*** Opening SUPPLIED DATA ***

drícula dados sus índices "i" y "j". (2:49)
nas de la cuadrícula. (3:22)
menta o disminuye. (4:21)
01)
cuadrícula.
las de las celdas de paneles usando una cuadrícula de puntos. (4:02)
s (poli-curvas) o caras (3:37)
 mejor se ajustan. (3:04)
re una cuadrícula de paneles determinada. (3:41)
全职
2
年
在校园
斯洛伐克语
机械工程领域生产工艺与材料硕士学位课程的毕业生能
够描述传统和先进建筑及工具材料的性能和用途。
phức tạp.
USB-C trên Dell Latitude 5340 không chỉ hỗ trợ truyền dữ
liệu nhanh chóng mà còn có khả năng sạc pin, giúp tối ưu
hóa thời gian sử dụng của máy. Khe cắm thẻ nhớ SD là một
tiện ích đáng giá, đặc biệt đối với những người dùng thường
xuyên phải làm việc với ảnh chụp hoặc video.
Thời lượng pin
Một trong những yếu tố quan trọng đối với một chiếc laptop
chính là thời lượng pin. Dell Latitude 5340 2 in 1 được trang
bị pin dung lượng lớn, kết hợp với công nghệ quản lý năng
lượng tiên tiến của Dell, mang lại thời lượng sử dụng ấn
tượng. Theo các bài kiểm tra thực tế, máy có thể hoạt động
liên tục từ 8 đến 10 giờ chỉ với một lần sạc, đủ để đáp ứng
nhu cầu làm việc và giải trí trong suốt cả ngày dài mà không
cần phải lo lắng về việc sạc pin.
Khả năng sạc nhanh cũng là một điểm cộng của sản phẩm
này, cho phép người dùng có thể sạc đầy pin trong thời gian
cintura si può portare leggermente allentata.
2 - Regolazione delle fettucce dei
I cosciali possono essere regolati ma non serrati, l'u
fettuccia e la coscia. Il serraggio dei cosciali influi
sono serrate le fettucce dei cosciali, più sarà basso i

*** Closing SUPPLIED DATA ***

**PROMPT**: In the listing above, locate each line with "trong" and copy it.

**TASK OUTPUT**:
Một trong những yếu tố quan trọng đối với một chiếc laptop
nhu cầu làm việc và giải trí trong suốt cả ngày dài mà không
này, cho phép người dùng có thể sạc đầy pin trong thời gian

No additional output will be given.